(481e) Multi-Objective Catalyst Shape Optimization for Solid-Catalyzed Gas-Phase Reactions with q-Expected Hypervolume Improvement Via Particle-Resolved CFD Simulations | AIChE

(481e) Multi-Objective Catalyst Shape Optimization for Solid-Catalyzed Gas-Phase Reactions with q-Expected Hypervolume Improvement Via Particle-Resolved CFD Simulations

Authors 

Kang, W. - Presenter, Seoul National University
Na, J., Carnegie Mellon University
Lee, W., Seoul National University
Despite the widespread use of non-spherical catalysts in industrial and chemical fields, neither the study about packing structures of such particles nor characterization of those have been done that much yet. However, particle size and shape have a significant contribution on reaction properties like pressure drop, liquid holdup, and catalyst effectiveness. Since computational fluid dynamics (CFD) simulations of packed-bed reactors have gained fairly decent status in reaction engineering, investigation and analysis of particle shape could be achieved with a more effective and economical way via simulation.

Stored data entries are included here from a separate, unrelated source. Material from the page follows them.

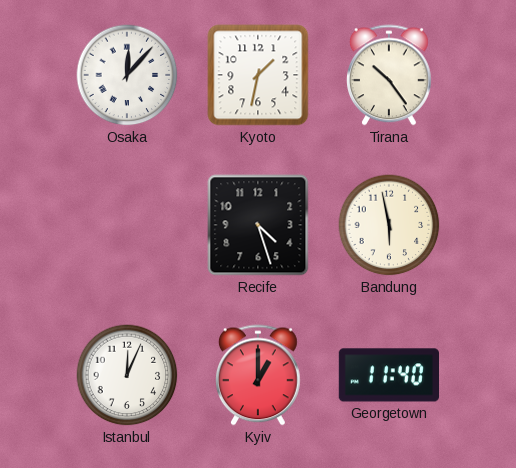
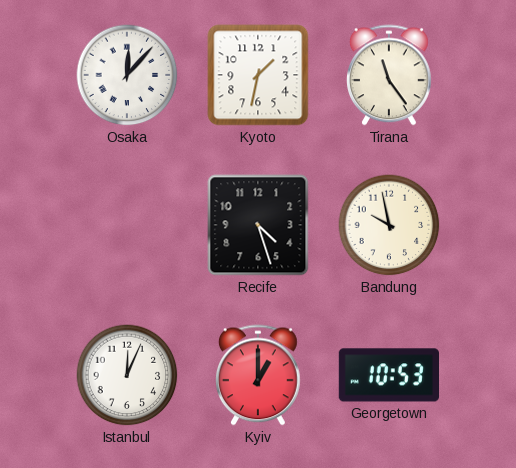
Tirana: 10:24 -> 11:24
Bandung: 5:58 -> 9:58
Georgetown: 11:40 -> 10:53
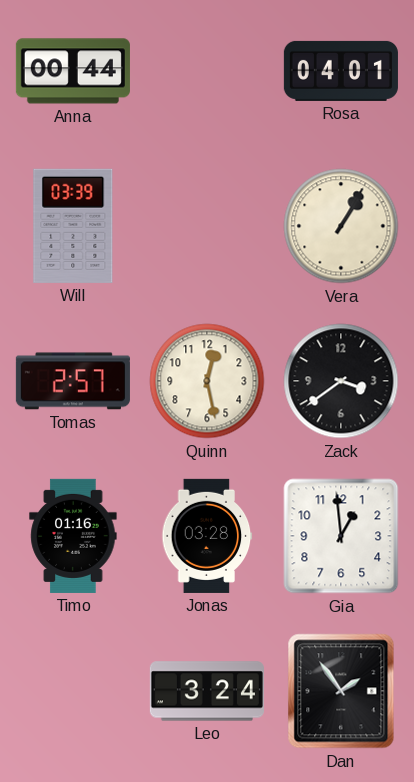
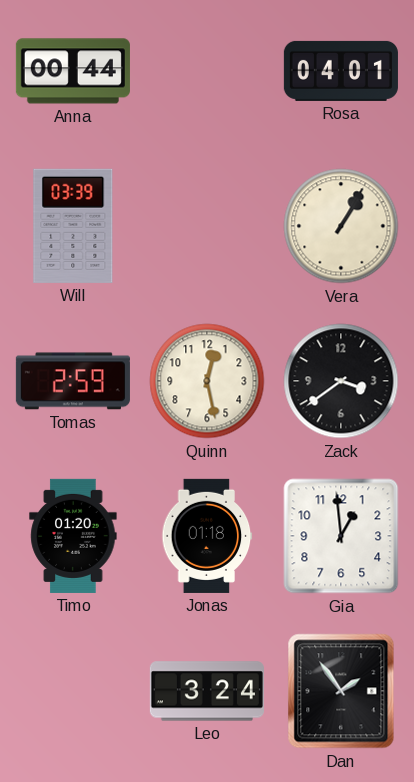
Tomas: 2:57 -> 2:59
Timo: 01:16 -> 01:20
Jonas: 03:28 -> 01:18
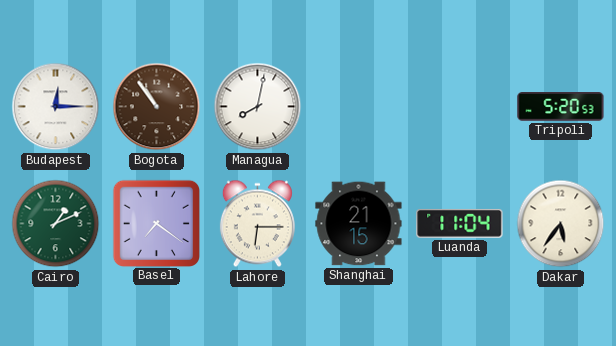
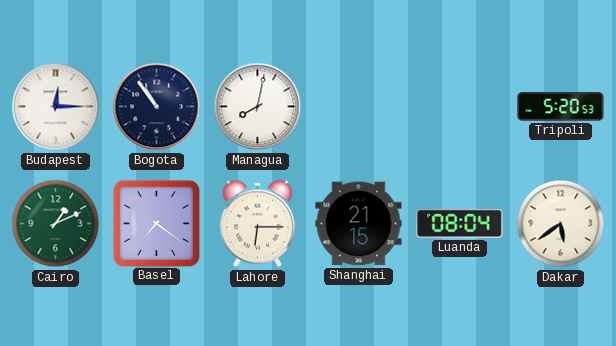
Bogota dial: brown -> navy
Luanda: 11:04 -> 08:04
Dakar: 5:36 -> 5:39
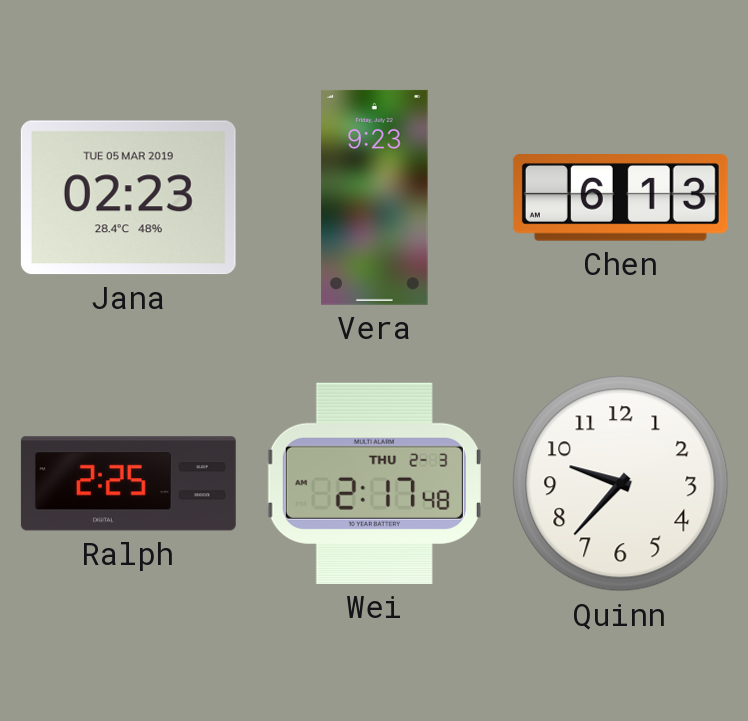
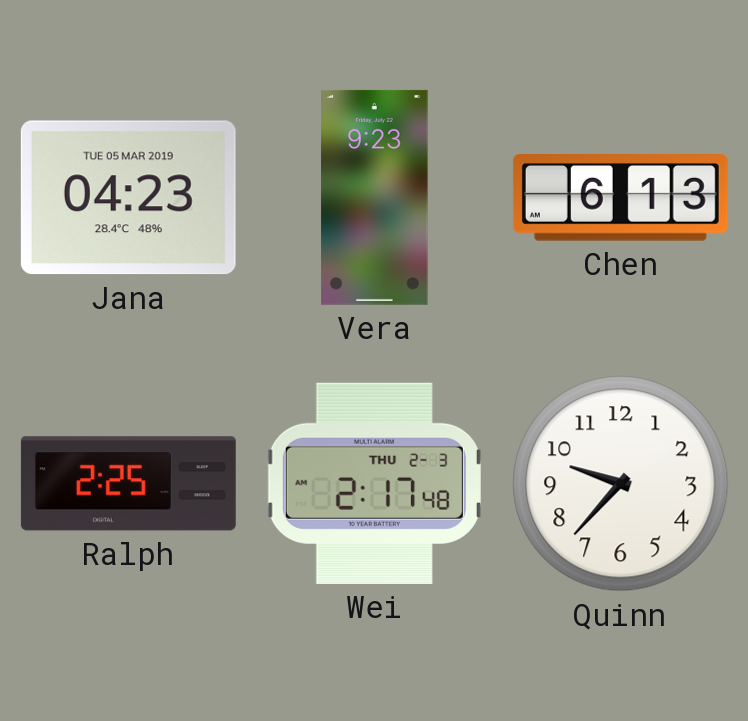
Jana: 02:23 -> 04:23
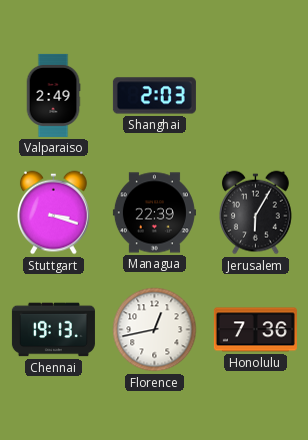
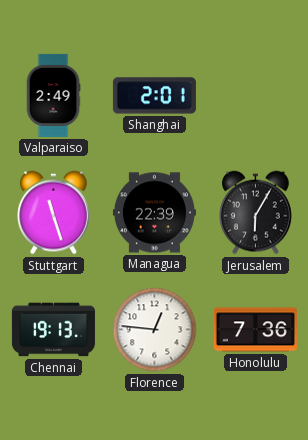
Shanghai: 2:03 -> 2:01
Stuttgart: 3:18 -> 11:27
Florence: 12:43 -> 12:46
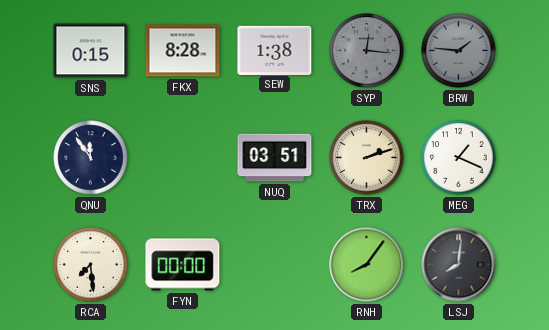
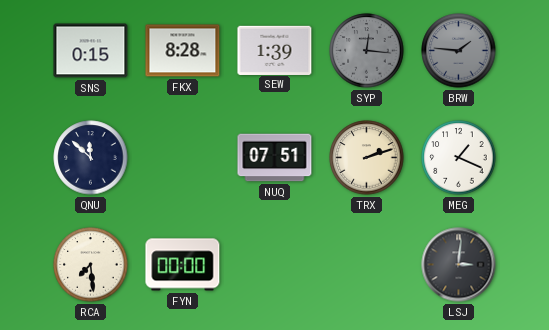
SEW: 1:38 -> 1:39
QNU: 11:54 -> 11:52
NUQ: 03:51 -> 07:51
RNH: 8:06 -> none
LSJ: 8:01 -> 3:01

This presentation describes an integrated workflow for multi-objective optimization (MBO) of optimal catalyst shape in fixed bed reactor from computational generation and meshing of arbitrary-shaped particles in randomly packed beds through to the CFD calculation. The workflow, physics engine based automated packed bed reactor generation, geometry processing with shrink-wrap method for contact regions handling, and particle-resolved CFD simulations for continuum-scale fluid dynamics to simulate solid-catalyzed gas-phase reactions (methanol, dimethyl-ether, Fischer-Tropsch synthesis) in a fixed-bed reactor. The effect of the shape of catalyst particle is investigated with sphere, cylinder, trilobe, quadrilobe, cross-web and Raschig ring. Since the discrete element method is computationally costly to be implemented, a rigid-body model in Blender that showed accurate agreement for porosity compared to DEM in the commercial software STAR-CCM+ is applied. Furthermore, MBO which use Gaussian process as a surrogate model, and q-expected hypervolume improvement (qEHVI) as an acquisition is utilized to reduce the required number of CFD simulations for optimal catalyst shape selection. The resulting Pareto front yields near-optimal particle shapes with significantly reduced simulation time compared to conventional methods reported. We anticipate that this integrated workflow can be applied not only to optimal packed-bed reactor design problems with arbitrary-shaped catalyst particles but also to an expansion of any solid-catalyzed gas-phase reactions.